Se trata de la ampliación de la Ley de Protección Integral a la Infancia y la Adolescencia frente a la Violencia, conocida como Lopivi, en vigor desde 2021. Una norma que llega cargada de simbolismo y de consecuencias prácticas, y que Rego presentó con un gesto inédito desde las instituciones: «Os pedimos perdón, disculpas a todas las niñas, a todos los niños que no han sido escuchados».

La infancia deberá ser escuchada
Las disculpas de la ministra no tienen nada de retórico. Durante años, los procedimientos judiciales y administrativos que afectaban a menores establecían la obligatoriedad de escucharlos solo a partir de los 12 años o de que demostrasen una «madurez suficiente».
Con la actual reforma se elimina ese umbral y, por tanto, todos los niños y niñas, con independencia de su edad, deberán ser escuchados en cualquier proceso que les afecte. Es uno de los cambios más concretos y de mayor impacto inmediato de la nueva ley.
Un cambio sustancial que, sin embargo, no ha sido el de mayor impacto, porque el que ha concentrado toda la atención es la prohibición expresa del conocido como Síndrome de Alienación Parental (SAP). De esta forma, España se convierte, según afirmó la propia ministra, en el primer país del mundo en vetar «por ley» el uso de este constructo pseudocientífico.
España es el primer país del mundo en prohibir por ley el falso Síndrome de Alienación Parental (SAP).
El SAP, rechazado por la comunidad científica
A partir de ahora, ningún informe —público ni privado— basado en el SAP podrá ser utilizado en procedimientos judiciales o administrativos, y las resoluciones que lo incorporen se podrán impugnar. «Se acabó la utilización de una herramienta que ha servido para desacreditar y criminalizar a las madres protectoras y a las infancias», sentenció Rego.
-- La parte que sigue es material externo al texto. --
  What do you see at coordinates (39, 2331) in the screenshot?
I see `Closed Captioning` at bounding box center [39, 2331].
El SAP, concepto rechazado por la comunidad científica y por organismos internacionales como la OMS y la ONU, se ha empleado de forma sistemática en los tribunales para cuestionar el testimonio de menores que denunciaban maltrato y, sobre todo, para desacreditar a las madres que los protegían.
En la mayoría de estos casos, este supuesto síndrome ha sido el culpable de la retiradas de custodia a muchas madres. Su prohibición había sido una reclamación histórica del movimiento feminista y de las asociaciones de madres protectoras.
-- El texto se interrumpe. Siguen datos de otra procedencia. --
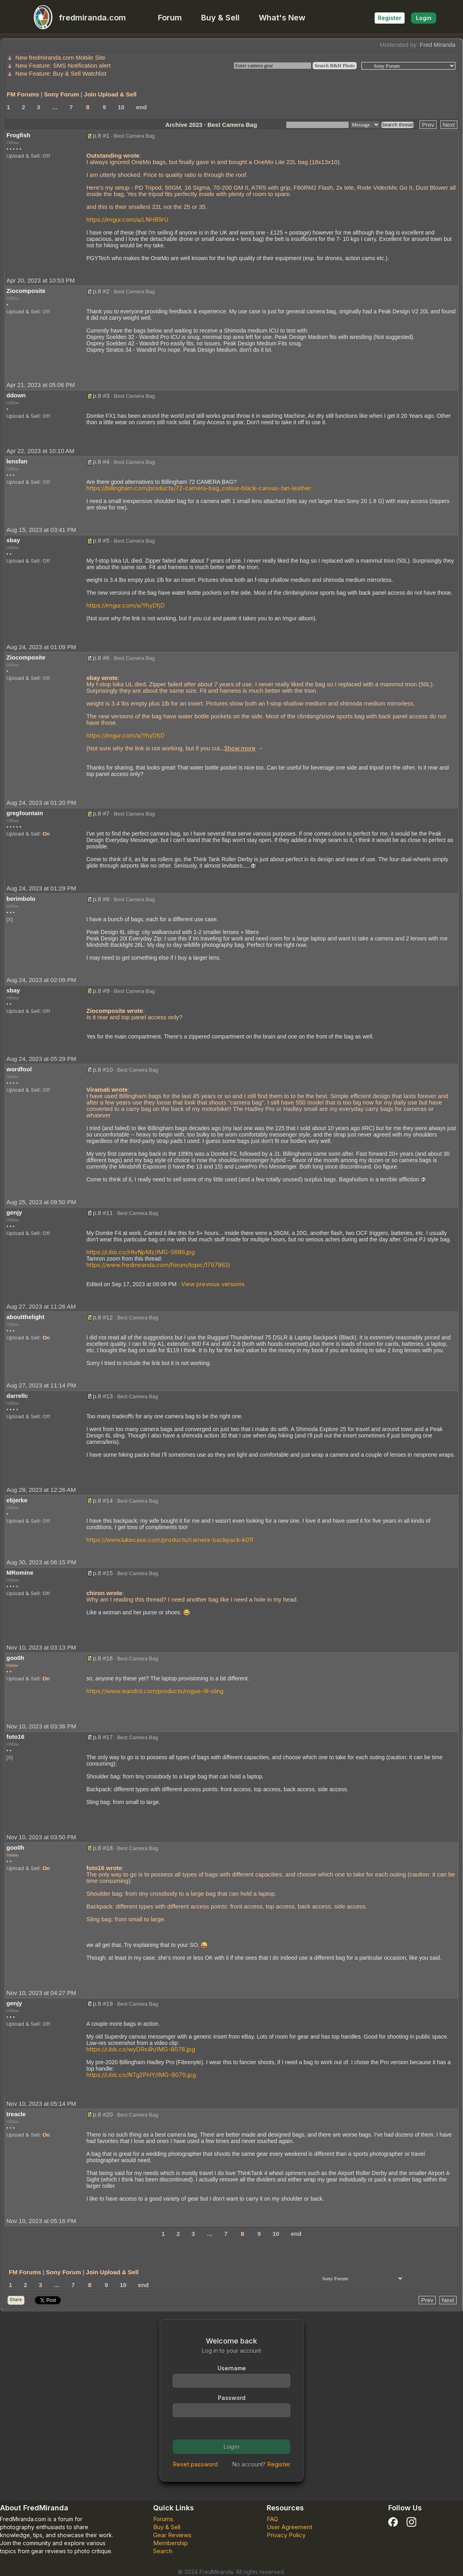 This screenshot has height=2576, width=463. I want to click on p.8 #2, so click(101, 291).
Explicaciones de las decisiones judiciales
La reforma también refuerza el concepto de interés superior del menor. Este deberá quedar justificado de forma expresa en todos los actos y resoluciones judiciales y administrativas. Justificaciones que deberán incluir una explicación de por qué la decisión adoptada protege el bienestar físico, emocional y psicológico del niño o niña.
Entre los criterios que definen ese interés superior, el nuevo texto incluye explícitamente el alejamiento del menor de la persona que le violente. «Estar con un agresor o presunto agresor no puede considerarse interés superior del menor. Un maltratador no es un buen padre», subrayó la ministra.
A lo anterior se une, como gran novedad de gran impacto práctico, la eliminación del veto del agresor sobre el proceso de reparación del menor. Bastará con el consentimiento de un solo progenitor para que un niño o niña víctima de violencia pueda acceder a atención psicológica, social o jurídica, sin que el otro progenitor pueda bloquearlo.
En caso de violencia, el menor podrá ser separado de la persona que lo violente; además, el acceso a la atención psicológica, judicial y social al menor se hará sin que el otro progenitor pueda bloquearlo.
Turno de oficio especializado en infancia
La reforma incluye ,además, el endurecimiento de los requisitos de acceso a profesiones con contacto habitual con menores. También, la creación de turnos de oficio especializados en violencia contra menores; y un Plan Director de Formación para todos los profesionales que trabajen con niños y adolescentes.
El contexto en el que se aprueba esta ley no deja lugar a la complacencia. La macroencuesta sobre prevalencia de la violencia hacia las infancias presentada por el propio ministerio revela datos que Rego calificó de «bastante dolorosos».
Según esos datos, casi la mitad de las personas encuestadas señaló haber sufrido violencia psicológica durante la infancia. De estas, cuatro de cada diez, violencia física; y casi tres de cada diez, violencia sexual.
De momento, el 90% de las medidas de la Estrategia de Erradicación de la Violencia hacia las Infancias ya están en marcha. No obstente, el informe aprobado también esta semana advierte de dificultades persistentes. Entre ellas, habla de desigualdades territoriales, falta de especialización en la judicatura y necesidad de mejorar la coordinación y los sistemas de datos. Temas, todos, que son necesarios abordar.